## Extracted data
----

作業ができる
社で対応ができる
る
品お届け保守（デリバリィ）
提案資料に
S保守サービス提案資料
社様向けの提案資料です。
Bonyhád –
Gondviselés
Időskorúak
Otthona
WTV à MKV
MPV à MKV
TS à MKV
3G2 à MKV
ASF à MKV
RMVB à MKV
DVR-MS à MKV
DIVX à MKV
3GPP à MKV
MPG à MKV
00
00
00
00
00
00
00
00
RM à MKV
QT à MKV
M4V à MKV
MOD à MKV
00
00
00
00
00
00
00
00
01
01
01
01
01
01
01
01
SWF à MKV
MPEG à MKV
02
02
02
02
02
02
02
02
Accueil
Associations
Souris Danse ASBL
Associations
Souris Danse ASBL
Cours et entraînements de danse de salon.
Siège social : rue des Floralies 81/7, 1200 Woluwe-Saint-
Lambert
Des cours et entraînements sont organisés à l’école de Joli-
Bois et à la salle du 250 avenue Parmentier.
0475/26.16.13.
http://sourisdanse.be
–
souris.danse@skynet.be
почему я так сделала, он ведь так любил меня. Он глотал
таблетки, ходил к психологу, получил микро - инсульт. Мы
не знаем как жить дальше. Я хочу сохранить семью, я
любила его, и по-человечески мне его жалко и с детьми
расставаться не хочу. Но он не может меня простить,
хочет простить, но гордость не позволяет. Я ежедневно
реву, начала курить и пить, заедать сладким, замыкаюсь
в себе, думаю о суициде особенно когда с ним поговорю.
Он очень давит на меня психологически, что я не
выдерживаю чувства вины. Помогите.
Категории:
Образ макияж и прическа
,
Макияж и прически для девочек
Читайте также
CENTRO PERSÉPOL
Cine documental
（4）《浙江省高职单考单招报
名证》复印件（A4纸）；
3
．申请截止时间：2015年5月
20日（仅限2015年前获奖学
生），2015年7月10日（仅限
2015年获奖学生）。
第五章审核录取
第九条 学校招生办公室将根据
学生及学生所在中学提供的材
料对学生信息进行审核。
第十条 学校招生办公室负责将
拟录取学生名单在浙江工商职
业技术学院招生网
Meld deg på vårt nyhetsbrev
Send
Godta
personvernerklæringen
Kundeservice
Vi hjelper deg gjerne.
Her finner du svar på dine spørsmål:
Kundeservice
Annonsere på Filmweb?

----

## Description of the task
Copy every entry exactly, leaving nothing out.

## Exercise response
作業ができる
社で対応ができる
る
品お届け保守（デリバリィ）
提案資料に
S保守サービス提案資料
社様向けの提案資料です。
Bonyhád –
Gondviselés
Időskorúak
Otthona
WTV à MKV
MPV à MKV
TS à MKV
3G2 à MKV
ASF à MKV
RMVB à MKV
DVR-MS à MKV
DIVX à MKV
3GPP à MKV
MPG à MKV
00
00
00
00
00
00
00
00
RM à MKV
QT à MKV
M4V à MKV
MOD à MKV
00
00
00
00
00
00
00
00
01
01
01
01
01
01
01
01
SWF à MKV
MPEG à MKV
02
02
02
02
02
02
02
02
Accueil
Associations
Souris Danse ASBL
Associations
Souris Danse ASBL
Cours et entraînements de danse de salon.
Siège social : rue des Floralies 81/7, 1200 Woluwe-Saint-
Lambert
Des cours et entraînements sont organisés à l’école de Joli-
Bois et à la salle du 250 avenue Parmentier.
0475/26.16.13.
http://sourisdanse.be
–
souris.danse@skynet.be
почему я так сделала, он ведь так любил меня. Он глотал
таблетки, ходил к психологу, получил микро - инсульт. Мы
не знаем как жить дальше. Я хочу сохранить семью, я
любила его, и по-человечески мне его жалко и с детьми
расставаться не хочу. Но он не может меня простить,
хочет простить, но гордость не позволяет. Я ежедневно
реву, начала курить и пить, заедать сладким, замыкаюсь
в себе, думаю о суициде особенно когда с ним поговорю.
Он очень давит на меня психологически, что я не
выдерживаю чувства вины. Помогите.
Категории:
Образ макияж и прическа
,
Макияж и прически для девочек
Читайте также
CENTRO PERSÉPOL
Cine documental
（4）《浙江省高职单考单招报
名证》复印件（A4纸）；
3
．申请截止时间：2015年5月
20日（仅限2015年前获奖学
生），2015年7月10日（仅限
2015年获奖学生）。
第五章审核录取
第九条 学校招生办公室将根据
学生及学生所在中学提供的材
料对学生信息进行审核。
第十条 学校招生办公室负责将
拟录取学生名单在浙江工商职
业技术学院招生网
Meld deg på vårt nyhetsbrev
Send
Godta
personvernerklæringen
Kundeservice
Vi hjelper deg gjerne.
Her finner du svar på dine spørsmål:
Kundeservice
Annonsere på Filmweb?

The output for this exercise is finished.